What is expected: Nothing outside the stretch is wanted. Repeat exactly the lines of the listing below from the one that contains "denen Frauen und Männer sich verbinden und" through the one that contains "rumus ‘dua gelas", both ends included.
= = = = = = =
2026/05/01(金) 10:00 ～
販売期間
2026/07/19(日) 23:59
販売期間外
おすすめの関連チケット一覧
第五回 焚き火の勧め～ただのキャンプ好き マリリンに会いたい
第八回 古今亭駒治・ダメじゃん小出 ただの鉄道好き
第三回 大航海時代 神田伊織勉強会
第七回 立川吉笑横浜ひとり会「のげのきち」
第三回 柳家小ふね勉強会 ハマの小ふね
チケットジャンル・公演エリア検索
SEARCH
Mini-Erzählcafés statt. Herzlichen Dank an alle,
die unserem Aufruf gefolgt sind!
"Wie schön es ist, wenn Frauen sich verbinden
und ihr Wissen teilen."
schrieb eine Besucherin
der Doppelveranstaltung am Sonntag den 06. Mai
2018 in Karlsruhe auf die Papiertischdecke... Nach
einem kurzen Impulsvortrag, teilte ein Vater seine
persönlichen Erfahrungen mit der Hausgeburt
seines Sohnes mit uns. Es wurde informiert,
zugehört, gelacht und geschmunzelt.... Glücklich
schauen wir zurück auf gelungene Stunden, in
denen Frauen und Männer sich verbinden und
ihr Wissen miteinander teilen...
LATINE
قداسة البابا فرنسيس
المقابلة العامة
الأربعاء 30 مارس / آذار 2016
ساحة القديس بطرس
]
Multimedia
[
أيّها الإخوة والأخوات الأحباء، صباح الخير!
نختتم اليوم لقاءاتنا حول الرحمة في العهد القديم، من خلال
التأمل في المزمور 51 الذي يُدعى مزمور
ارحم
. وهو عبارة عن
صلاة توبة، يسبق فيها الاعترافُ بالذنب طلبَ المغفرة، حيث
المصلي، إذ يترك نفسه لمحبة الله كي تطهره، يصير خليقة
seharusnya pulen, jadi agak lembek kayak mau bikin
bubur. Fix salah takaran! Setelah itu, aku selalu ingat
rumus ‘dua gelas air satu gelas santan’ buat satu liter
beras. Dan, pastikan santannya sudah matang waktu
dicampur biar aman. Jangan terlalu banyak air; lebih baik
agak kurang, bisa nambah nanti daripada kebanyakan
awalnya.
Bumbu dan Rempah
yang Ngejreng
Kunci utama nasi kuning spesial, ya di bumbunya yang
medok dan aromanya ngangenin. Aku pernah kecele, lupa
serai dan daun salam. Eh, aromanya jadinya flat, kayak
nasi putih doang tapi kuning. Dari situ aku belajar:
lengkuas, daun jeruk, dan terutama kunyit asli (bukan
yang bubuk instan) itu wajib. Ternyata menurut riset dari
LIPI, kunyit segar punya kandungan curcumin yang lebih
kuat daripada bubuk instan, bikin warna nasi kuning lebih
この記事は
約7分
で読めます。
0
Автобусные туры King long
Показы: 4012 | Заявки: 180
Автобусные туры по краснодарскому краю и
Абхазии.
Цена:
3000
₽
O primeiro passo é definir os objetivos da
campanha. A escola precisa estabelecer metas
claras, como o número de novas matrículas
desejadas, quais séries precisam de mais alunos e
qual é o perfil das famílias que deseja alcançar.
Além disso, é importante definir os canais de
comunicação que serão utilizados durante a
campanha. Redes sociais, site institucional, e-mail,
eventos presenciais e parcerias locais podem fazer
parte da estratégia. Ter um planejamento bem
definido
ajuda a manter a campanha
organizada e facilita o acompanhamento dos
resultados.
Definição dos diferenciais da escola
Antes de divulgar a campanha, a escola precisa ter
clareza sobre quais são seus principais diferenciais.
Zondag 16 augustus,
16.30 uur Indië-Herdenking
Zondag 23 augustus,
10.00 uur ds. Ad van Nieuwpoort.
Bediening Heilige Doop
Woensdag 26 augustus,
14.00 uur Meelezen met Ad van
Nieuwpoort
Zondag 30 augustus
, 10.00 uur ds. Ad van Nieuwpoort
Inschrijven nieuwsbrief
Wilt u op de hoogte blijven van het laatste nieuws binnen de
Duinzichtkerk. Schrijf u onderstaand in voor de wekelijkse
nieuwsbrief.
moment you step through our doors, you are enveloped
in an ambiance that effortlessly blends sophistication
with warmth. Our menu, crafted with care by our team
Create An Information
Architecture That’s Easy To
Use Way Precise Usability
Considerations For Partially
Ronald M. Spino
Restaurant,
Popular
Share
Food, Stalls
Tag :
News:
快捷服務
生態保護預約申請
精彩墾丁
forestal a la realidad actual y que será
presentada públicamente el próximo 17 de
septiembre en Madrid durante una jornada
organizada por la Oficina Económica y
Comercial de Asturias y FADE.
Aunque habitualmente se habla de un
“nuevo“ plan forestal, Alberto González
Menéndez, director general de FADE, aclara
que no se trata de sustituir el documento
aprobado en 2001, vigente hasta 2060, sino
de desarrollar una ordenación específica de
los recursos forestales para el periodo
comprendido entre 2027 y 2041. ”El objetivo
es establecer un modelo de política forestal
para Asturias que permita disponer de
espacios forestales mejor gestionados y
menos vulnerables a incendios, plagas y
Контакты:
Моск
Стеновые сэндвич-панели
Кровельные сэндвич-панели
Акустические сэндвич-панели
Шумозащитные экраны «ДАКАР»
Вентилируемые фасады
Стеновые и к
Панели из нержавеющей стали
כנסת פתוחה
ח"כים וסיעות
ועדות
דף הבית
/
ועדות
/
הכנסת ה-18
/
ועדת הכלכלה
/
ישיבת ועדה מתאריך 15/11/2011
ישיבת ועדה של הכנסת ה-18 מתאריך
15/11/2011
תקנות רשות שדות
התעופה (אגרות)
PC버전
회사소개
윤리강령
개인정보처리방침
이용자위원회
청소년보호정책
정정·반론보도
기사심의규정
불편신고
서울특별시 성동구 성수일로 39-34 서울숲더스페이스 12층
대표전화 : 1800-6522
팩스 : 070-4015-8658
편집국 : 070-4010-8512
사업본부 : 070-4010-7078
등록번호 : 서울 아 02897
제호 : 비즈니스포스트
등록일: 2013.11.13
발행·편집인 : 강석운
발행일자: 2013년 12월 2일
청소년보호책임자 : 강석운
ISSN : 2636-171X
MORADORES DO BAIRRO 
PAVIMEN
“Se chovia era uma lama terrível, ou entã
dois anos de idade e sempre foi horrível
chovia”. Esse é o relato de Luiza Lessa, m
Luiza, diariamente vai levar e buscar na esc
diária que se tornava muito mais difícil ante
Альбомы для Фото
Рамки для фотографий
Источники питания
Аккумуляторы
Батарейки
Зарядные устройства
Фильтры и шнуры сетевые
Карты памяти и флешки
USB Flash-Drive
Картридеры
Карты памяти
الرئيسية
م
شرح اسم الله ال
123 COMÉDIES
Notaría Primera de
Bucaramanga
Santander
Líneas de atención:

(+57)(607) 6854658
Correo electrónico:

= = = = = = =
Answer section:
denen Frauen und Männer sich verbinden und
ihr Wissen miteinander teilen...
LATINE
قداسة البابا فرنسيس
المقابلة العامة
الأربعاء 30 مارس / آذار 2016
ساحة القديس بطرس
]
Multimedia
[
أيّها الإخوة والأخوات الأحباء، صباح الخير!
نختتم اليوم لقاءاتنا حول الرحمة في العهد القديم، من خلال
التأمل في المزمور 51 الذي يُدعى مزمور
ارحم
. وهو عبارة عن
صلاة توبة، يسبق فيها الاعترافُ بالذنب طلبَ المغفرة، حيث
المصلي، إذ يترك نفسه لمحبة الله كي تطهره، يصير خليقة
seharusnya pulen, jadi agak lembek kayak mau bikin
bubur. Fix salah takaran! Setelah itu, aku selalu ingat
rumus ‘dua gelas air satu gelas santan’ buat satu liter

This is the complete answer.